EXERCISE GOAL: Below, some lines carry pictures; leave those pictures out and retype exactly the lines from the one with "Monday – Friday: 3 PM – 6 PM" through the one with "behind refugee camps and places of poverty".

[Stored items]
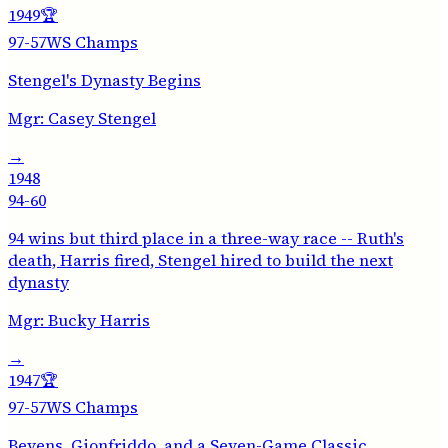
1949
🏆
97-57
WS Champs
Stengel's Dynasty Begins
Mgr:
Casey Stengel
→
1948
94-60
94 wins but third place in a three-way race -- Ruth's
death, Harris fired, Stengel hired to build the next
dynasty
Mgr:
Bucky Harris
→
1947
🏆
97-57
WS Champs
Bevens, Gionfriddo, and a Seven-Game Classic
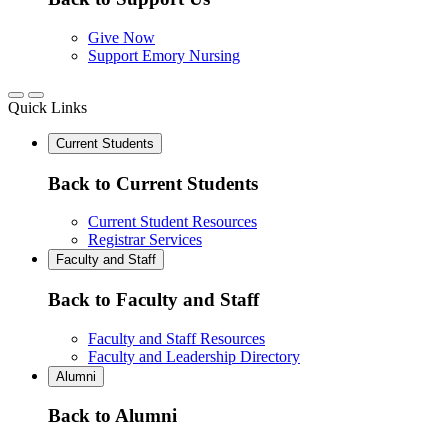
Give Now
Support Emory Nursing
Quick Links
Current Students
Back to Current Students
Current Student Resources
Registrar Services
Faculty and Staff
Back to Faculty and Staff
Faculty and Staff Resources
Faculty and Leadership Directory
Alumni
Back to Alumni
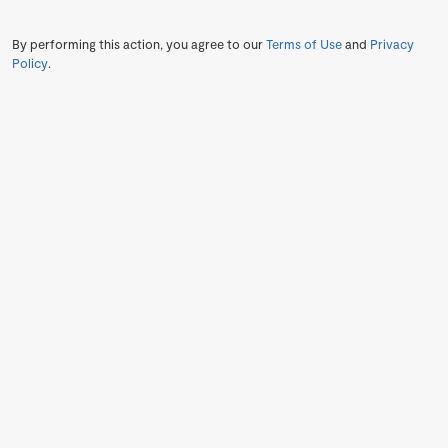
By performing this action, you agree to our
Terms of Use
and
Privacy
Policy
.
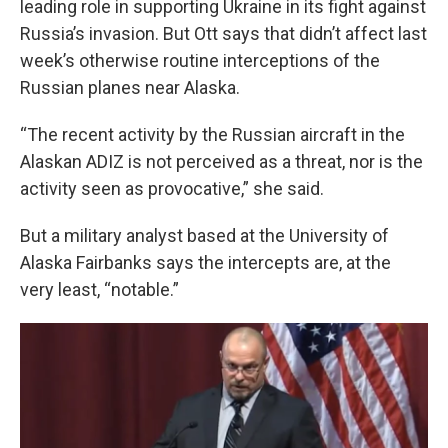
leading role in supporting Ukraine in its fight against
Russia’s invasion. But Ott says that didn’t affect last
week’s otherwise routine interceptions of the
Russian planes near Alaska.
“The recent activity by the Russian aircraft in the
Alaskan ADIZ is not perceived as a threat, nor is the
activity seen as provocative,” she said.
But a military analyst based at the University of
Alaska Fairbanks says the intercepts are, at the
very least, “notable.”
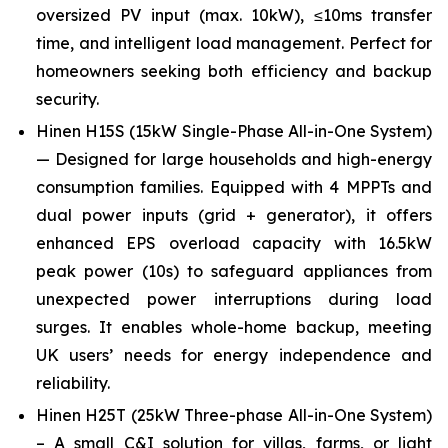
oversized PV input (max. 10kW), ≤10ms transfer
time, and intelligent load management. Perfect for
homeowners seeking both efficiency and backup
security.
Hinen H15S (15kW Single-Phase All-in-One System)
— Designed for large households and high-energy
consumption families. Equipped with 4 MPPTs and
dual power inputs (grid + generator), it offers
enhanced EPS overload capacity with 16.5kW
peak power (10s) to safeguard appliances from
unexpected power interruptions during load
surges. It enables whole-home backup, meeting
UK users’ needs for energy independence and
reliability.
Hinen H25T (25kW Three-phase All-in-One System)
– A small C&I solution for villas, farms, or light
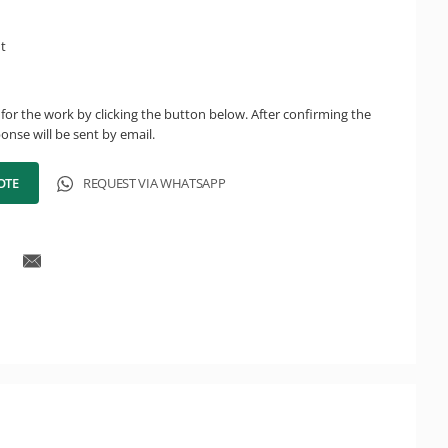
ht
for the work by clicking the button below. After confirming the
onse will be sent by email.
OTE
REQUEST VIA WHATSAPP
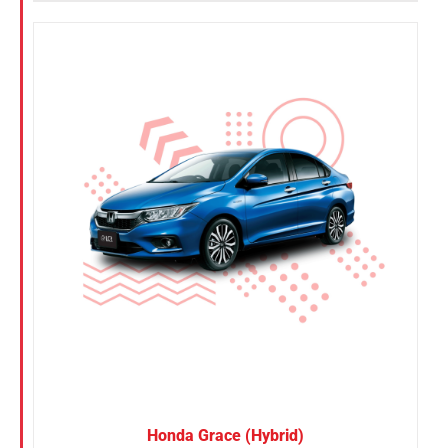
Honda Grace (Hybrid)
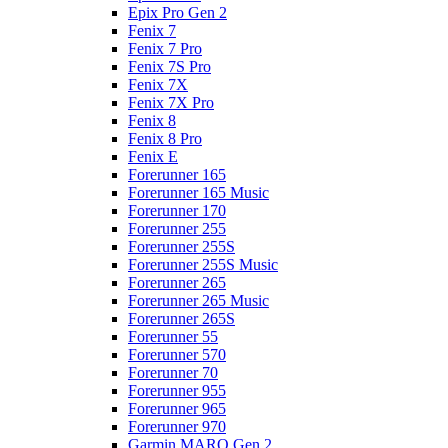
Epix Pro Gen 2
Fenix 7
Fenix 7 Pro
Fenix 7S Pro
Fenix 7X
Fenix 7X Pro
Fenix 8
Fenix 8 Pro
Fenix E
Forerunner 165
Forerunner 165 Music
Forerunner 170
Forerunner 255
Forerunner 255S
Forerunner 255S Music
Forerunner 265
Forerunner 265 Music
Forerunner 265S
Forerunner 55
Forerunner 570
Forerunner 70
Forerunner 955
Forerunner 965
Forerunner 970
Garmin MARQ Gen 2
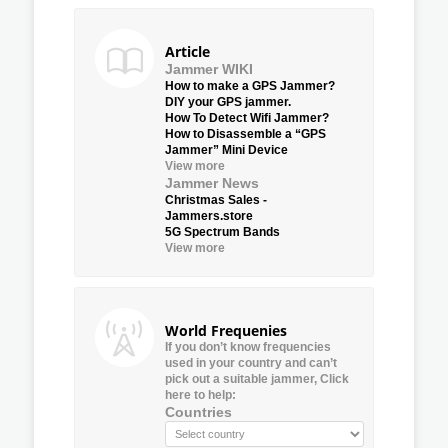
Article
Jammer WIKI
How to make a GPS Jammer?
DIY your GPS jammer.
How To Detect Wifi Jammer?
How to Disassemble a “GPS
Jammer” Mini Device
View more
Jammer News
Christmas Sales -
Jammers.store
5G Spectrum Bands
View more
World Frequenies
If you don’t know frequencies
used in your country and can’t
pick out a suitable jammer, Click
here to help:
Countries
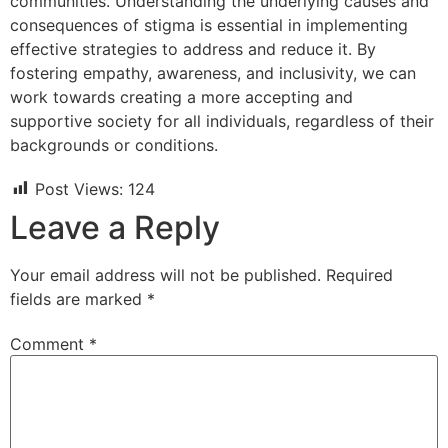
communities. Understanding the underlying causes and
consequences of stigma is essential in implementing
effective strategies to address and reduce it. By
fostering empathy, awareness, and inclusivity, we can
work towards creating a more accepting and
supportive society for all individuals, regardless of their
backgrounds or conditions.
Post Views:
124
Leave a Reply
Your email address will not be published.
Required
fields are marked
*
Comment
*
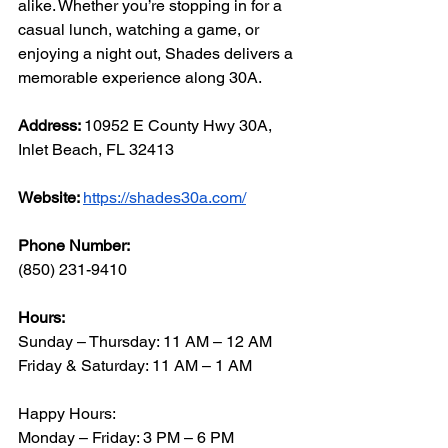
alike. Whether you’re stopping in for a 
casual lunch, watching a game, or 
enjoying a night out, Shades delivers a 
memorable experience along 30A.
Address: 
10952 E County Hwy 30A, 
Inlet Beach, FL 32413
Website: 
https://shades30a.com/
Phone Number: 
(850) 231-9410
Hours:
Sunday – Thursday: 11 AM – 12 AM
Friday & Saturday: 11 AM – 1 AM
Happy Hours:
Monday – Friday: 3 PM – 6 PM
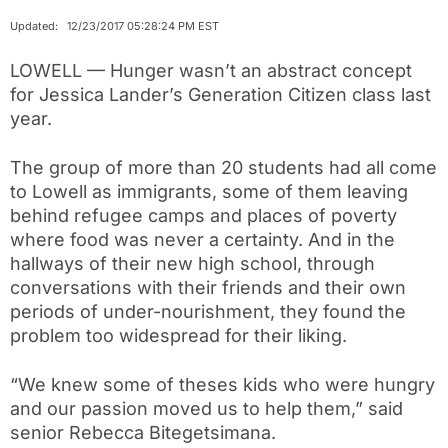
Updated: 12/23/2017 05:28:24 PM EST
LOWELL — Hunger wasn’t an abstract concept
for Jessica Lander’s Generation Citizen class last
year.
The group of more than 20 students had all come
to Lowell as immigrants, some of them leaving
behind refugee camps and places of poverty
where food was never a certainty. And in the
hallways of their new high school, through
conversations with their friends and their own
periods of under-nourishment, they found the
problem too widespread for their liking.
“We knew some of theses kids who were hungry
and our passion moved us to help them,” said
senior Rebecca Bitegetsimana.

THE ANSWER:
Monday – Friday: 3 PM – 6 PM
Updated: 12/23/2017 05:28:24 PM EST
LOWELL — Hunger wasn’t an abstract concept
for Jessica Lander’s Generation Citizen class last
year.
The group of more than 20 students had all come
to Lowell as immigrants, some of them leaving
behind refugee camps and places of poverty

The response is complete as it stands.